A number of studies : presence of immediate skin test reactivity
• diluted bird serum and fecal extracts in bird fancier’s disease.
Other report : much lower reactivity in exposed normal subjects
• hay extract in farmer’s lung patients
Skin testing currently has limited value in the diagnosis of HP.
Chest 1997; 111: 534-6
MANAGEMENT
As with other allergic lung diseases, the most important aspect of management
is identification of the inciting antigen so that avoidance measures can be
implemented.
Frequently, avoidance alone is sufficient intervention.

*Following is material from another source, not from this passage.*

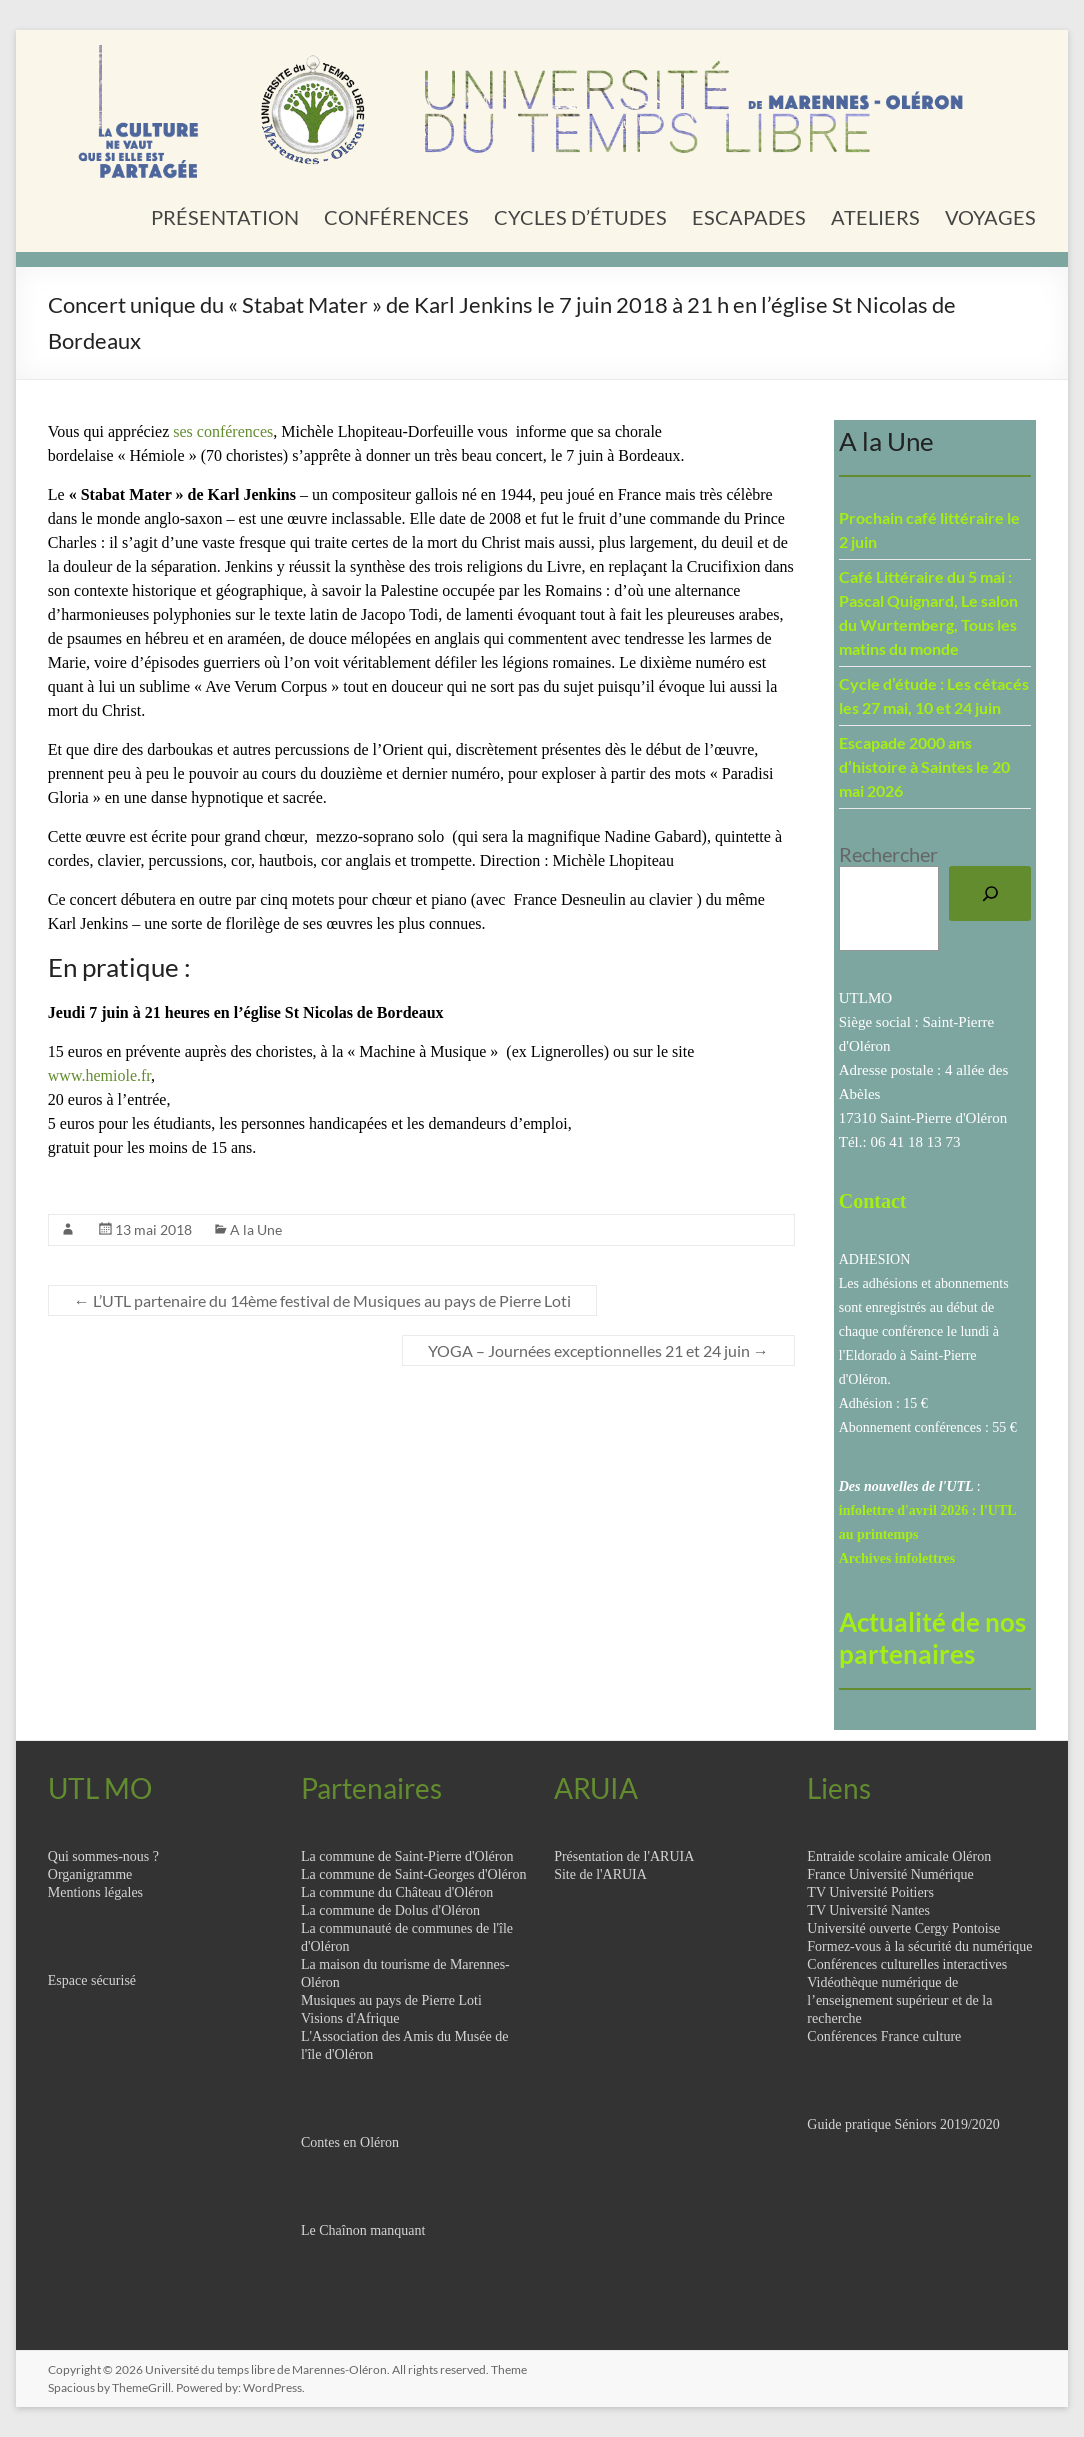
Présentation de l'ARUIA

In occupational diseases this may include changing professions and job
retraining, changing working materials, instituting personal respiratory
protection.
Pharmacologic Therapy
For acute symptoms, oral prednisolone at 40-80 mg daily for 1-2 weeks
Subacute and chronic HP may require 40-80 mg daily with a taper over several
months depending on the response to improvement in symptoms and functional
abnormalities.
Pharmacologic therapy with supplemental oxygen and parenteral
corticosteroids is indicated for ill patients with abnormalities on lung function
testing, radiographs or with hypoxemia
PROGNOSIS
Early treatment of acute or subacute disease results in a complete recovery for
most patients
chronic form : permanent sequelae such as progressive interstitial fibrosis,
emphysema or even asthma-like symptoms.
Treatment with oral steroids has been demonstrated to improve symptoms and
resolve hypoxemia, but has not been shown to affect the long-term prognosis.
CONCLUSIONS
Hypersensitivity pneumonitis is a complex immune-mediated reaction to
various environmental antigens.
Despite the varied nature of the antigens, the presentation is similar with acute,
subacute or chronic forms
if not identified and left untreated, may progress to irreversible lung disease
with fibrosis.
However, with early recognition, treatment with avoidance and systemic
steroids, the prognosis is excellent.